Doctors For Life is a pro-life organisation with a goal to protect the most vulnerable and dependent individuals in our society, the unborn human being.
Life Begins at Fertilisation
The Carnegie stages of human embryonic development, the gold standard for embryology, show that life begins at fertilisation. Gametes, commonly referred to as sperm and ova, contain 23 chromosomes each. The moment the sperm and egg unite they form a single cell human-being containing 46 chromosomes. These chromosomes, made up of DNA (deoxyribonucleic acid), contain the complete codes needed to enable an unique individual to grow. Life begins as a single cell and as growth continues physical features and characteristics mature. At a single point in time a human-being can be classified into one of the following stages of life: embryo → foetus → neonate → baby → toddler → child → teenager → adult → middle age → elderly.
The most vulnerable and fragile stages of human existence are the embryo and foetus. The unborn human is completely dependent on its mother. Naturally those who are most vulnerable and dependent require the greatest protection and care from any form of harm. Any effort to stop the natural growth of a human-being after fertilisation is the ending of a unique life.
Complications of Abortion
For the purposes of this position statement “abortion” refers to the elective termination of a pregnancy by any means. In general, abortions are conducted either through chemical (medication) or surgical means. These methods are not without risks. Possible complications to the mother in the period immediately following an abortion include, infection, haemorrhage, ruptured ectopic pregnancies, uterine perforation, and death.1,2 Long term complications can include pre-term birth in subsequent pregnancies, infertility, breast cancer, and increased mortality.3-6 Mental health complications may occur at any time after an abortion and are commonly referred to as post abortion syndrome. Characteristics include feelings of guilt, remorse, depression, anxiety and suicidal ideation.7 Post abortion syndrome may occur at any time following an abortion. For some it occurs immediately while for others it may develop after years.
Abortion Pill Reversal
Chemical abortion is a two-stage process which involves taking two different types of pills. Women who have ingested mifepristone, the pill used for stage one of a chemical abortion, and who regret the decision to abort, can opt for abortion pill reversal. This involves the ingestion of high dose progesterone which reverses the effects of mifepristone. Studies have shown abortion pill reversal is successful in up to 68% of cases with no significant increase in the rate of birth defects.8
References
- Harris LH, Grossman D. Complications of Unsafe and Self-Managed Abortion. N Engl J Med. 2020;382(11):1029-1040. doi:10.1056/NEJMra1908412
- Zane S, Creanga AA, Berg CJ, et al. Abortion-Related Mortality in the United States: 1998-2010. Obstet Gynecol. 2015;126(2):258-265. doi:10.1097/AOG.0000000000000945
- Thorp JM, Hartmann KE, Shadigan E. Long-term physical and psychological health consequences of induced abortion: a review of the evidence. Linacre Q. 2005;72(1):44-69. doi:10.1080/20508549.2005.11877742
- Studnicki, J. et al. (2020) ‘Pregnancy Outcome Patterns of Medicaid-Eligible Women, 1999-2014: A National Prospective Longitudinal Study’, Health Services Research and Managerial Epidemiology. doi: 10.1177/2333392820941348.
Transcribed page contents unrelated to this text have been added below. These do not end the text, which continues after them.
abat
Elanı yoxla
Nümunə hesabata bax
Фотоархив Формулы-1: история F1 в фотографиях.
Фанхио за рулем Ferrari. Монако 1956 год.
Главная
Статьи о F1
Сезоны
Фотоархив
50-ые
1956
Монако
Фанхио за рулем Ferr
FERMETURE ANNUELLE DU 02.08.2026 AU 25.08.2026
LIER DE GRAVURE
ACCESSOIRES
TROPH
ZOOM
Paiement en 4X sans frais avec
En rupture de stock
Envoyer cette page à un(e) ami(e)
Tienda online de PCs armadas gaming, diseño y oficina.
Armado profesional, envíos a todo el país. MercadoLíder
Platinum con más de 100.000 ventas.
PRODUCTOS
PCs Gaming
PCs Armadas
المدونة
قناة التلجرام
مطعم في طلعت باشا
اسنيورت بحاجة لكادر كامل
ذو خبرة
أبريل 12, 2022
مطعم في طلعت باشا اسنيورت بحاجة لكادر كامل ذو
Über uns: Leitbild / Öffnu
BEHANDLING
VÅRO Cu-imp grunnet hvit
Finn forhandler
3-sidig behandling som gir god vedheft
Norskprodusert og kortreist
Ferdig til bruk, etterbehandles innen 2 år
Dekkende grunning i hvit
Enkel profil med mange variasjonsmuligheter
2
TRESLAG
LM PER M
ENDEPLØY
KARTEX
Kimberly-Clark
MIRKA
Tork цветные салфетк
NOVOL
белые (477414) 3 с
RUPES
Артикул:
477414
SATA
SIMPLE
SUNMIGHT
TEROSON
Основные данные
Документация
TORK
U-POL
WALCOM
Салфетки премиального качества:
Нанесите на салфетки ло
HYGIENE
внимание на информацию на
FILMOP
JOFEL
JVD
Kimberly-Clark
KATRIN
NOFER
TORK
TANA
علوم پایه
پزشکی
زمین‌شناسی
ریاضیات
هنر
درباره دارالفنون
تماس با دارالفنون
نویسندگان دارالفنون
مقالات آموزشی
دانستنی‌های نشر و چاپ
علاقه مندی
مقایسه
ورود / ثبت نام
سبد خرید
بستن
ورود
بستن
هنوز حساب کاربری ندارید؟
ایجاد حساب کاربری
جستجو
- Coleman, P., Reardon, D. and Calhoun, B., 2012. Reproductive history patterns and long-term mortality rates: a Danish, population-based record linkage study. The European Journal of Public Health, 23(4), pp.569-574.
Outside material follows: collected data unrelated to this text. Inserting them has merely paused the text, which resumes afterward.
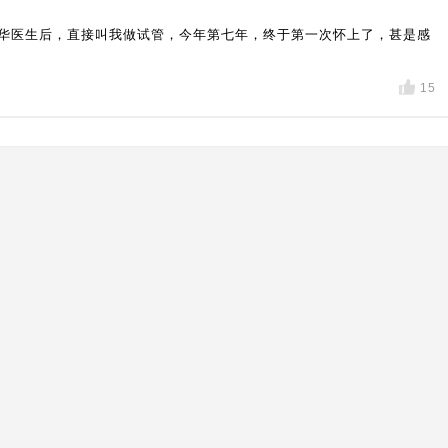
华医生后，直接叫我做试管，今年第七年，终于第一次怀上了，甚是感
15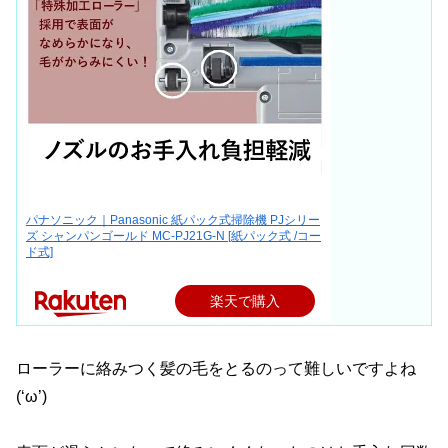
パナソニック｜Panasonic 紙パック式掃除機 PJシリー
ズ シャンパンゴールド MC-PJ21G-N [紙パック式 /コー
ド式]
楽天で購入
ローラーに絡みつく髪の毛をとるのって難しいですよね
(‘ω’)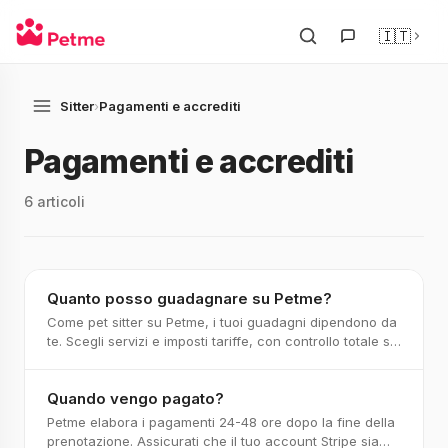
🇮🇹
Sitter
›
Pagamenti e accrediti
Pagamenti e accrediti
6 articoli
Quanto posso guadagnare su Petme?
Come pet sitter su Petme, i tuoi guadagni dipendono da
te. Scegli servizi e imposti tariffe, con controllo totale su
quanto incassi. Prezzi competitiv
Quando vengo pagato?
Petme elabora i pagamenti 24-48 ore dopo la fine della
prenotazione. Assicurati che il tuo account Stripe sia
- Brind, J., Condly, S. J., Lanfranchi, A., & Rooney, B. (2018). Induced abortion as an independent risk factor for breast cancer: a systematic review and meta-analysis of studies on south asian women. Issues in Law & Medicine, 33(1), 32–54.
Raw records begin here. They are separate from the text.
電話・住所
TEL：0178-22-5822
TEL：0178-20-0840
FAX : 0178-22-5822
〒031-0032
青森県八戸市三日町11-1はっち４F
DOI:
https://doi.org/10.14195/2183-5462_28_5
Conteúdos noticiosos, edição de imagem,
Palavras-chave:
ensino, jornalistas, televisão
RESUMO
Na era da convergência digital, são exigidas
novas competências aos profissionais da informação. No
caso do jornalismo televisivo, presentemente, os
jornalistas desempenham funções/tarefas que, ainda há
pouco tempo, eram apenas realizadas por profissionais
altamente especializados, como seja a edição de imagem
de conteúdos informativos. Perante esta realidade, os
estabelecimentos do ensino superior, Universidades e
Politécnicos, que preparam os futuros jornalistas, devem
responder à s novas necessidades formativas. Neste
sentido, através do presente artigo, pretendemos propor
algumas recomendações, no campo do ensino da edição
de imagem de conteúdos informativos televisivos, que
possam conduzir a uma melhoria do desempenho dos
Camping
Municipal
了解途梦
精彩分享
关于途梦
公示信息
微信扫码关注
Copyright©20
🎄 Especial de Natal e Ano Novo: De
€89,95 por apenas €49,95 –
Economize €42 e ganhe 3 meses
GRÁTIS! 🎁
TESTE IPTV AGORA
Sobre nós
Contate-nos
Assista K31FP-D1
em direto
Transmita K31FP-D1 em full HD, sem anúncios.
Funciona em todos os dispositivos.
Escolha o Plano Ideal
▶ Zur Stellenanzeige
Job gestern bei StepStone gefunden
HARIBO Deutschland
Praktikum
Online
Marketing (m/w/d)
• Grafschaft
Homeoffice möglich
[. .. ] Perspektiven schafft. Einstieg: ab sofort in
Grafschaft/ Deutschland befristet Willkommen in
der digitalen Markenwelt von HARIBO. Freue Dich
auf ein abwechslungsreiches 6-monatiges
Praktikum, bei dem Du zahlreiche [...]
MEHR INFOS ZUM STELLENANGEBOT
- Reardon, D. (2018). The abortion and mental health controversy: A comprehensive literature review of common ground agreements, disagreements, actionable recommendations, and research opportunities. SAGE Open Medicine, 6, PMCID: PMC6207970.
- Delgado G, Condly SJ, Davenport M, et al. A case series detailing the successful reversal of the effects of mifepristone using progesterone. Issues Law Med. 2018;33(1):21-31.